MEXICO CITY (Dow Jones Newswires), Jan. 19, 2012
Mexican state oil monopoly Petroleos Mexicanos, or Pemex, on Thursday began seeking bids to exploit mature oil fields in northeastern Mexico, which it said it expects could produce 100,000 barrels a day of crude oil within three or four years.
The bidding process is for six areas in the northern part of Veracruz and southern part of Tamaulipas states, including two offshore areas.

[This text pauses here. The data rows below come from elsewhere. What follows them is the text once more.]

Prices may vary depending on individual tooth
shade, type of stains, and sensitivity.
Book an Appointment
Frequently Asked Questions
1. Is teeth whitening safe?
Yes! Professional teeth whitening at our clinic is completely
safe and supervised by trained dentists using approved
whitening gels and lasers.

This is the second round of incentive contracts that Pemex is offering under a model designed following a limited overhaul of Mexico's oil laws in 2008. Mexico's constitution continues to ban oil and natural-gas concessions, and Pemex remains the owner of the reserves and any hydrocarbons produced.
The first of the new flexible contracts was awarded last year for the reactivation of onshore mature fields in southern Mexico. The contracts went to Petrofac Ltd. and oil-services company Schlumberger Ltd.
Pemex said it expects to award contracts for the latest round in June. The company said it is also working on model contracts for the onshore Chicontepec basin, which it expects to be ready by mid-year.
Pemex produced around 2.55 million barrels a day of crude oil in 2011, compared with 2.58 million barrels a day in 2010. Crude-oil exports totaled around 1.3 million barrels a day.